Every line in the listing below that holds the word "input" should be returned.
....
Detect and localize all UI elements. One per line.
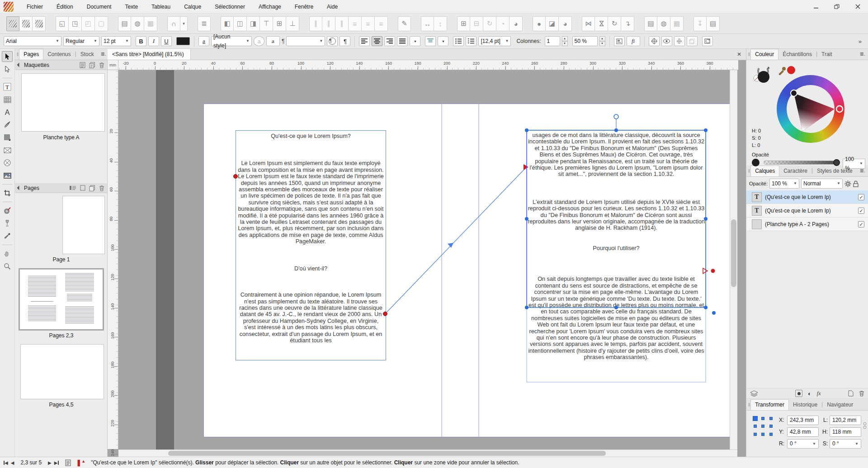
text-color-swatch[interactable] (176, 37, 190, 45)
panel-menu-icon[interactable]: ≣. (857, 168, 868, 176)
distribute-center-h-button[interactable]: ∥ (322, 16, 335, 31)
bring-forward-button[interactable]: ◳ (69, 16, 82, 31)
trash-icon[interactable] (859, 390, 864, 397)
frame-x-tool[interactable] (2, 145, 13, 156)
menu-affichage[interactable]: Affichage (252, 0, 288, 14)
glyph-button[interactable]: a (266, 36, 280, 46)
trash-icon[interactable] (99, 62, 104, 68)
font-size-select[interactable]: 12 pt▼ (101, 36, 131, 46)
crop-tool[interactable] (2, 188, 13, 199)
underline-button[interactable]: U (161, 36, 172, 46)
next-page-button[interactable]: ▶ (48, 460, 52, 465)
rotate-object-button[interactable]: ↻ (608, 16, 621, 31)
new-layer-icon[interactable] (848, 390, 854, 397)
restore-button[interactable] (826, 0, 847, 14)
saturation-triangle[interactable] (777, 75, 844, 143)
panel-menu-icon[interactable]: ≣. (857, 51, 868, 60)
vertical-align-button[interactable] (425, 36, 436, 46)
color-swap-icon[interactable] (753, 65, 774, 83)
menu-edition[interactable]: Édition (50, 0, 80, 14)
wrap-shape-button[interactable]: ▤ (644, 16, 657, 31)
align-right-edges-button[interactable]: ◨ (247, 16, 260, 31)
layer-row[interactable]: ·(Planche type A - 2 Pages)✓ (746, 217, 868, 231)
tab-pages[interactable]: Pages (19, 49, 43, 60)
font-family-select[interactable]: Arial▼ (4, 36, 61, 46)
layer-row[interactable]: T(Qu'est-ce que le Lorem Ip)✓ (746, 204, 868, 217)
snap-dropdown-button[interactable]: ▼ (180, 16, 188, 31)
duplicate-master-icon[interactable] (89, 62, 95, 68)
direct-select-arrow[interactable] (2, 64, 13, 75)
tab-echantillons[interactable]: Échantillons (778, 49, 816, 60)
menu-tableau[interactable]: Tableau (145, 0, 177, 14)
numbered-list-button[interactable] (466, 36, 476, 46)
pin-text-button[interactable]: ▤ (707, 16, 720, 31)
layer-row[interactable]: T(Qu'est-ce que le Lorem Ip)✓ (746, 190, 868, 204)
text-frame-page2[interactable]: Qu'est-ce que le Lorem Ipsum? Le Lorem I… (236, 130, 386, 360)
image-tool[interactable] (2, 170, 13, 181)
distribute-center-v-button[interactable]: ≡ (362, 16, 375, 31)
snap-magnet-button[interactable]: ∩ (167, 16, 180, 31)
tab-trait[interactable]: Trait (817, 49, 836, 60)
send-backward-button[interactable]: ◰ (82, 16, 95, 31)
pen-tool[interactable] (2, 119, 13, 130)
tab-navigateur[interactable]: Navigateur (823, 400, 857, 410)
reference-point-proxy[interactable] (753, 416, 774, 437)
eyedropper-tool[interactable] (2, 231, 13, 241)
flip-vertical-button[interactable]: ⋈ (595, 16, 608, 31)
menu-fenetre[interactable]: Fenêtre (288, 0, 320, 14)
table-tool[interactable] (2, 94, 13, 105)
panel-grip[interactable]: ‖ (15, 52, 19, 60)
menu-calque[interactable]: Calque (177, 0, 208, 14)
zoom-input[interactable]: 50 % (572, 36, 598, 46)
insert-pages-icon[interactable] (70, 185, 76, 191)
page-remove-button[interactable]: ⊟ (470, 16, 483, 31)
sl-handle[interactable] (791, 90, 797, 96)
tab-stock[interactable]: Stock (76, 49, 98, 60)
menu-aide[interactable]: Aide (320, 0, 344, 14)
pin-object-button[interactable]: ↧ (693, 16, 707, 31)
flip-horizontal-button[interactable]: ⋈ (582, 16, 595, 31)
last-page-button[interactable]: ▶ (54, 460, 59, 465)
tab-historique[interactable]: Historique (789, 400, 821, 410)
select-arrow[interactable] (2, 51, 13, 62)
align-centers-vertical-button[interactable]: ⊞ (273, 16, 286, 31)
align-centers-horizontal-button[interactable]: ◫ (234, 16, 247, 31)
align-more-dropdown[interactable]: ▼ (410, 36, 420, 46)
vertical-align-dropdown[interactable]: ▼ (438, 36, 448, 46)
page-thumbnail-1[interactable] (62, 196, 105, 254)
opacity-slider[interactable] (764, 161, 840, 165)
columns-input[interactable]: 1 (545, 36, 560, 46)
tab-caractere[interactable]: Caractère (779, 166, 811, 176)
send-to-back-button[interactable]: ▢ (95, 16, 108, 31)
layers-stack-icon[interactable] (750, 390, 758, 397)
reference-point-button[interactable] (649, 36, 660, 46)
smallcaps-button[interactable]: a (254, 36, 264, 46)
layer-visibility-checkbox[interactable]: ✓ (858, 208, 864, 214)
italic-button[interactable]: I (148, 36, 159, 46)
preview-eye-button[interactable] (661, 36, 672, 46)
align-justify-button[interactable] (397, 36, 408, 46)
app-mode-layout-button[interactable] (19, 16, 33, 31)
glass-tool[interactable] (2, 218, 13, 229)
app-mode-design-button[interactable] (6, 16, 19, 31)
page-viewport[interactable]: Qu'est-ce que le Lorem Ipsum? Le Lorem I… (118, 70, 737, 449)
width-input[interactable]: 120,2 mm (830, 416, 861, 425)
char-color-button[interactable]: a (198, 36, 209, 46)
tab-calques[interactable]: Calques (750, 165, 779, 176)
text-flow-oval-button[interactable]: ◍ (131, 16, 144, 31)
bring-to-front-button[interactable]: ◱ (56, 16, 69, 31)
columns-stepper[interactable]: ▲▼ (562, 36, 568, 46)
hand-tool[interactable] (2, 248, 13, 259)
resize-handles-button[interactable] (674, 36, 685, 46)
distribute-top-button[interactable]: ≡ (349, 16, 362, 31)
leading-select[interactable]: [12,4 pt]▼ (478, 36, 511, 46)
x-input[interactable]: 242,3 mm (787, 416, 819, 425)
free-transform-button[interactable] (687, 36, 698, 46)
contrast-icon[interactable]: ◐ (808, 390, 811, 397)
bold-button[interactable]: B (136, 36, 146, 46)
align-bottom-edges-button[interactable]: ⊥ (286, 16, 299, 31)
align-left-edges-button[interactable]: ◧ (221, 16, 234, 31)
zoom-stepper[interactable]: ▲▼ (599, 36, 605, 46)
text-tool[interactable]: T (2, 81, 13, 92)
tab-transformer[interactable]: Transformer (750, 399, 789, 410)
....
Final answer:
zoom-input[interactable]: 50 % (572, 36, 598, 46)
columns-input[interactable]: 1 (545, 36, 560, 46)
width-input[interactable]: 120,2 mm (830, 416, 861, 425)
x-input[interactable]: 242,3 mm (787, 416, 819, 425)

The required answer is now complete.